While the IC canisters use the “reverse gas” model, canister method calls can have cycles attached to them. Developers can use this to implement (a form of) the direct gas model for their canisters, where a method requires the caller to provide sufficient cycles to pay for the method’s execution. But is this actually used in the wild? Does anyone know of canisters that require such direct gas, apart from a few methods on the IC management canister?
If yes, I’d also be interested to learn how they implement authorization, given that external users can’t directly own cycles (so the external users would have to proxy the calls through a canister).
I think I misunderstood your question the first time. Using XTC would require the user to send the tokens in a separate transaction and I think what you’re saying is you want them to send cycles when they call the canister’s interface. Is that right?
It is really only useful for inter-canister transactions…but that is one of the reasons that on-chain wallets are so fascinating. I could see applications in the future that require an on-chain wallet for compute-heavy requests so they can pay for their own cycles.
Thanks for the answers! Let me provide some more context. The reason I’m asking is because we (in particular, DFINITY’s SDK team) would like to eliminate the cycles wallet from the dfx workflows for newcomers. The idea is to replace it with a global cycles ledger, that would hold cycles of many principals. We’re aware that the community has already built such ledgers (dank/XTC and Toniq/WTC, for example), and we’d want to come up with a community standard that would allow a dfx user to choose such a ledger freely.

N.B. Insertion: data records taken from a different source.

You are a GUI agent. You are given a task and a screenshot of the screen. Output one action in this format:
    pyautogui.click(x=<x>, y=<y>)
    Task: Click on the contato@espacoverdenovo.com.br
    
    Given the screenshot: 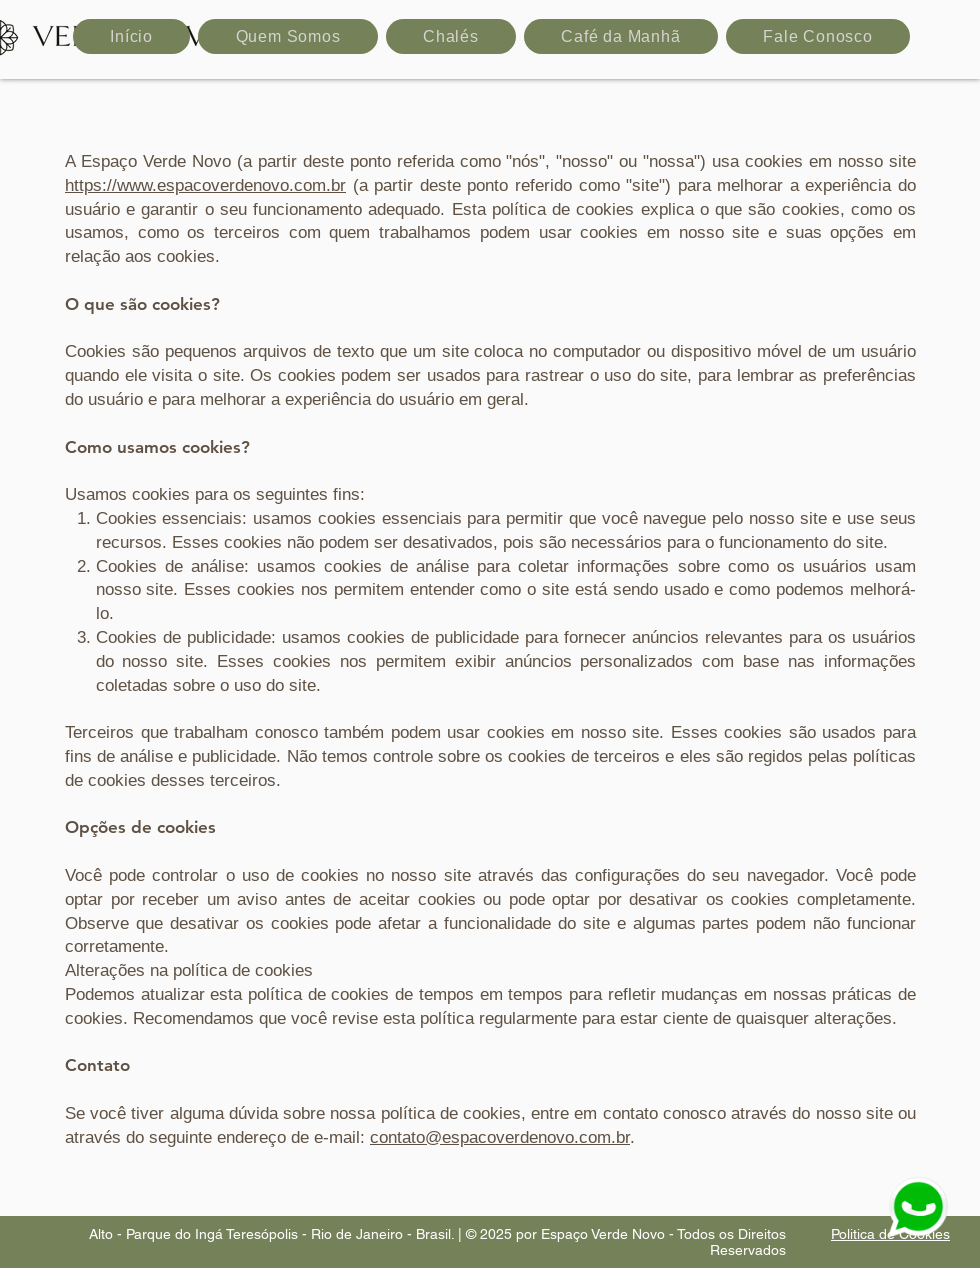 What is the action you would take?
    pyautogui.click(x=500, y=1137)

One cycles wallet functionality that is difficult to replace is proxying calls with cycles. The reason it’s difficult is the known problem with outstanding calls and canister upgrades on the IC; basically, a malicious user could block a cycles ledger from upgrading. For the cycles wallet this is less of an issue, because it holds the cycles of only one user, and would perform way fewer calls, so it’s in practice much easier to ensure that force upgrades are safe. Our current thinking is to not include this functionality in the standard until the issue with the IC is resolved. But this only makes sense if the “call with cycles” functionality isn’t really relevant for users for the majority of use cases, i.e., if there aren’t any major use cases that rely on direct gas.
Which is why I was asking whether there are any usages of the direct gas model in the wild.
We’re planning on providing micropayments but we haven’t exactly fleshed what its going to look like yet. We aren’t using direct gas out in the wild. But, I’d hate to see this feature taken away I have a bunch of other smaller ideas which rely on this being a feature.
Ahh…in that case there may be. See this thread…if what you are think will break the assumptions made in this discussion, please let us know because we are building a system around the fact that sending cycles is both atomic and “free”: Cycle cost to pass cycles
Just to be clear, nobody is proposing removing the ability to send cycles with a call. The question was whether this ability is currently regularly used by canisters to ask end-users to pay for services with a direct gas model.
If it was, then there wouldn’t be much point in building a cycles ledger to replace per-user cycles wallets, as users would need to deploy separate cycles wallets anyway in order to interact with canisters that require direct gas. But it doesn’t seem to be the case.
Thanks for the pointers to the cycles DAO, I’ll have a look!